== SOURCE MATERIAL

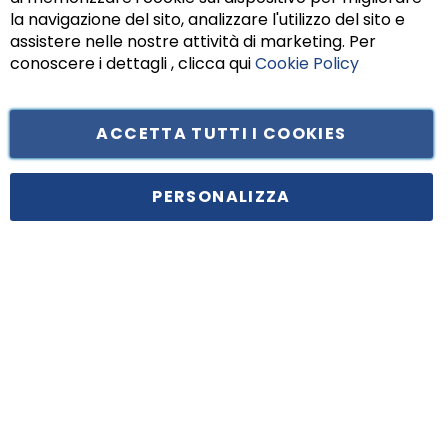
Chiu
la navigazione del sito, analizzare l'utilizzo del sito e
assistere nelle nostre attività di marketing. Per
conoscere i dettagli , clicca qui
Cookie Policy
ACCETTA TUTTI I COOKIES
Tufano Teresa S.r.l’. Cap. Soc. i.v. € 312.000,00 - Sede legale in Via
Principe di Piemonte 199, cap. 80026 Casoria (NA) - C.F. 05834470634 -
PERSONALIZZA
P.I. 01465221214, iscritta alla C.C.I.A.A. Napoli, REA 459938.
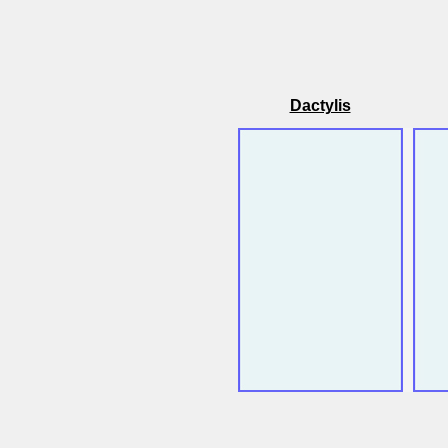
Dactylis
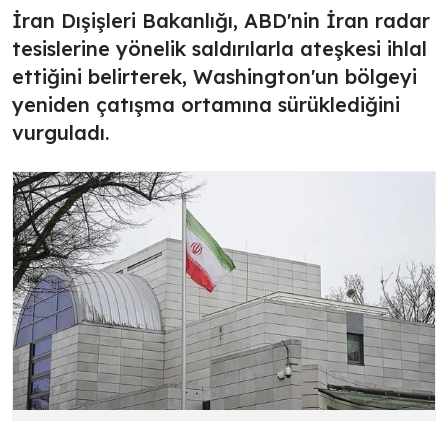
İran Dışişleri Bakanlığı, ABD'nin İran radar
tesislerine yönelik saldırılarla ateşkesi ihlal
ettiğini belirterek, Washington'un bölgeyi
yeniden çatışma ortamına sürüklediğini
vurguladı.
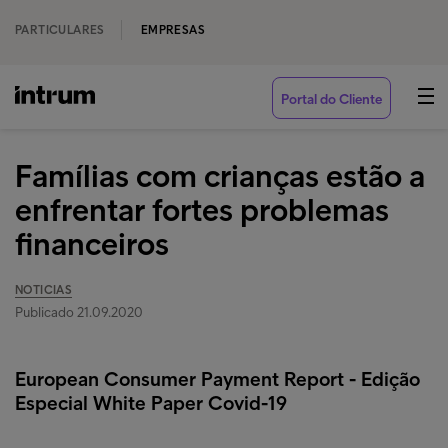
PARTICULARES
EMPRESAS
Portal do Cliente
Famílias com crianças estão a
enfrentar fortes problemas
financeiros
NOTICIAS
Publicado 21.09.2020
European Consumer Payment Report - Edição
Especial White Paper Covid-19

====
== SOURCE MATERIAL

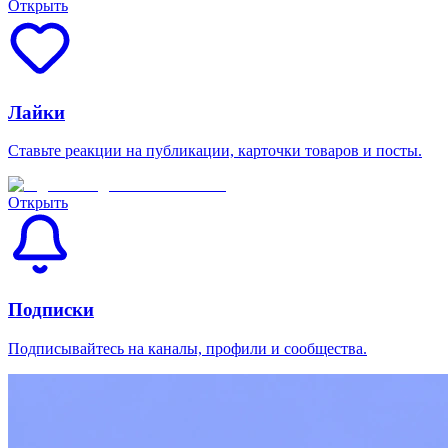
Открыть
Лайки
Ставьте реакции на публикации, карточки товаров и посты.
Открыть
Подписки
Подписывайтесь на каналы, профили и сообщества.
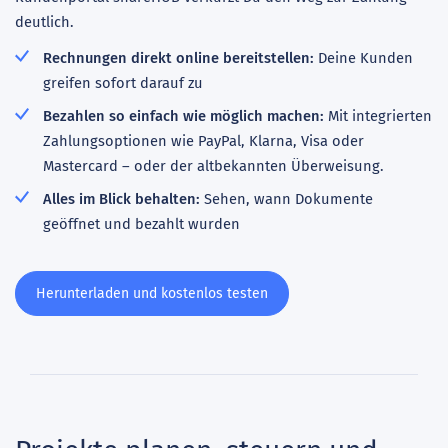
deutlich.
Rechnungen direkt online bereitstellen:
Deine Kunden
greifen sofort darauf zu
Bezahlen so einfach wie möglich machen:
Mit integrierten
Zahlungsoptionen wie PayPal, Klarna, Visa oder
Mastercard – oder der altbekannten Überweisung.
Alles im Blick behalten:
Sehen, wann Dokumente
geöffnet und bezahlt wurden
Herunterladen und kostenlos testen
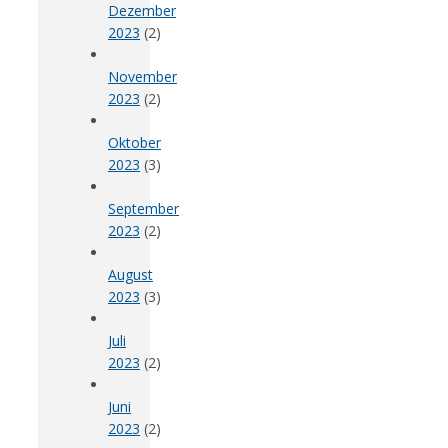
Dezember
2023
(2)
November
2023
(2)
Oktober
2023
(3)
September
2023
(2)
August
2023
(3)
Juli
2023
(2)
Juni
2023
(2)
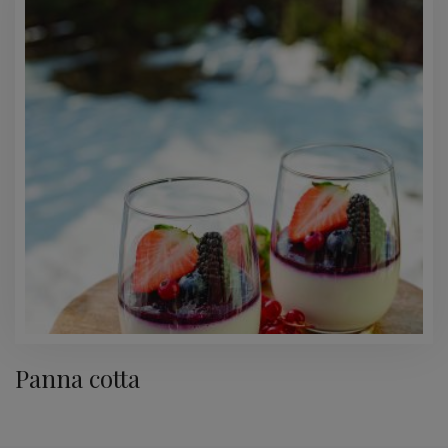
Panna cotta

====
== SOURCE MATERIAL

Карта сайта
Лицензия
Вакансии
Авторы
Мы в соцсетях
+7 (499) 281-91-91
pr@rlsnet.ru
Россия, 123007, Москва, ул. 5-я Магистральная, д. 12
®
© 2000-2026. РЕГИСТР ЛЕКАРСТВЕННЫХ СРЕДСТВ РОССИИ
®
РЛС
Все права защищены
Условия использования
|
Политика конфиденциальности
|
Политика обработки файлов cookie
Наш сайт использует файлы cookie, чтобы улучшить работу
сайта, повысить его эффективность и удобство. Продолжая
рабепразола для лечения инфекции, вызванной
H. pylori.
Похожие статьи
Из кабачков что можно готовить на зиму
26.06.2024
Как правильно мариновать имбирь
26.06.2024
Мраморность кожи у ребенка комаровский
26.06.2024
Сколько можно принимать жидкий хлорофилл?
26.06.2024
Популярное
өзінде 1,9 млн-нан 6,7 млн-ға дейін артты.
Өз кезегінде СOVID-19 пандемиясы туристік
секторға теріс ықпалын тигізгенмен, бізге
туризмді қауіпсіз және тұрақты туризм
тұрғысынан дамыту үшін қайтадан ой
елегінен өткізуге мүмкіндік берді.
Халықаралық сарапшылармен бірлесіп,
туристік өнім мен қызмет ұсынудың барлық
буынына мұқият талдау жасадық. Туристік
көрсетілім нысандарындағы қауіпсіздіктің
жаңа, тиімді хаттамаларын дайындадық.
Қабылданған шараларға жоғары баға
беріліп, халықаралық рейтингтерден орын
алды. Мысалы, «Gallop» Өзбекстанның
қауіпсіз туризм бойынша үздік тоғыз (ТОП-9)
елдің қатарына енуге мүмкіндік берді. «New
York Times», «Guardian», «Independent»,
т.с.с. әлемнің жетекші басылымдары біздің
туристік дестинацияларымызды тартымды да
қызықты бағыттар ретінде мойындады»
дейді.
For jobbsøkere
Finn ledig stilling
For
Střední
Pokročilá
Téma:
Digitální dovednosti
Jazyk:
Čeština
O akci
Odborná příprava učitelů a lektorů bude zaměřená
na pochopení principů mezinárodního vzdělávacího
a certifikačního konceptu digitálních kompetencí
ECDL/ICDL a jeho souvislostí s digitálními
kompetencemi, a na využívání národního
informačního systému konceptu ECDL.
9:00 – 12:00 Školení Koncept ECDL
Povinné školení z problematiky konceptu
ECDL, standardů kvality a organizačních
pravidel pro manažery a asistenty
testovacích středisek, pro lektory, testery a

====

**WHAT THIS TASK INVOLVES:** Reproduce the lines above starting at the one with "yeniden çatışma ortamına sürüklediğini" and ending at the one with "Especial White Paper Covid-19", both included, exactly and with no pictures.

**WRITTEN ANSWER:**
yeniden çatışma ortamına sürüklediğini
vurguladı.
PARTICULARES
EMPRESAS
Portal do Cliente
Famílias com crianças estão a
enfrentar fortes problemas
financeiros
NOTICIAS
Publicado 21.09.2020
European Consumer Payment Report - Edição
Especial White Paper Covid-19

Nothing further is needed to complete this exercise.